In this crazy world of internet businesses, I think that at some point we all end up with tunnel vision:
Having worked in the food service industry for 12 years, I learned something that most people and major businesses have forgotten: Long term goals are just as important as short term goals. When I was promoted to manager of my own store, I sat down with my crew and explained just what I expected from them and where I wanted us to be in one month, six months and one year. No one had ever talked to them farther ahead than next week's schedule.
We had a lot of work to do in that store. It was in the bottom 15% of the company in all categories (shrink (theft), spoilage and labor costs). One year and one pregnancy later (mine!) we had turned it around and were in the top 15% improved stores. How did we do it? Why were we successful when other stores and seasoned managers were seeing sales decline?
1. We had a goal.
I wanted us to be known for customer service. I wasn't looking at weekly and monthly statements as it applied to my bonus. If you focus on the finances to the exclusion of anything else, you will loose. People won't purchase your product to help put money in your pocket. But they will make a purchase (and be willing to pay more) if they feel valued for being your customer (not just your paycheck.)
If you have a great product, people will come. But you want them to come back and bring friends! We didn't adopt "The customer is always right" approach. We went with "Rock their world!" We wanted them to WANT to come back and see what we had going on each day.
2. We were prepared to work hard.
Hard work is just part of the equation of success. Nothing rewarding has ever been achieved without a fair amount of sweat and tears being applied to it. And for anyone involved in business, hard work is part of the price you understand needs to be paid.
It wasn't hard for me to think "outside the box" and look for creative solutions to the problems in the store. It was a little harder to explain myself so that the crew understood what I was suggesting. The hardest part was getting rid of the "dead wood:" old policies that were not in line with our current vision, old habits that needed to be removed and employees that just were not willing to change and move forward.
3. I accepted help.
It's been said before but it bears repeating here. You don't have to re-invent the wheel. There's nothing new that you have to deal with that someone else hasn't already tried/failed/tried/failed/tried/partial success/tried/failed/tried/succeeded.
So, how about you?
1. What are your goals for today? And this week? This month? This year? Dream big and then find the steps you need to take to get started to that place.
2. What part of the business have you been putting off? Is it learning how to be more technical? (Google Analytics?) Is it learning how to take better pictures? Have you thought about how you are presenting yourself through your contacts on line?

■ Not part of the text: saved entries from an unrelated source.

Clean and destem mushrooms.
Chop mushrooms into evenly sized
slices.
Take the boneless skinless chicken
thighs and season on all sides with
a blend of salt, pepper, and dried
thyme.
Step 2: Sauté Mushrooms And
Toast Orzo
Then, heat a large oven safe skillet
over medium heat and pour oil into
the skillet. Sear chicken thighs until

Every business that is successful is always working to change and grow. And every business will have its own type of dead wood that needs to be removed. Don't be afraid of change-- you never know what surprises and opportunities are around that next corner!
3. What opportunities do you have right now to make your shop or product better? Regardless of the venue you sell in, they have many tips and suggestions that cover just about anything you might have a question about. Be sure to ask for constructive criticism. You might have the best product, but if it isn't appealing to someone looking at it for the first time, it really doesn't matter.
Making the leap from crafting on your table to selling on line is huge! Congrats for taking that first step! Don't lose the momentum...keep moving forward. Each new day is an opportunity to learn something new.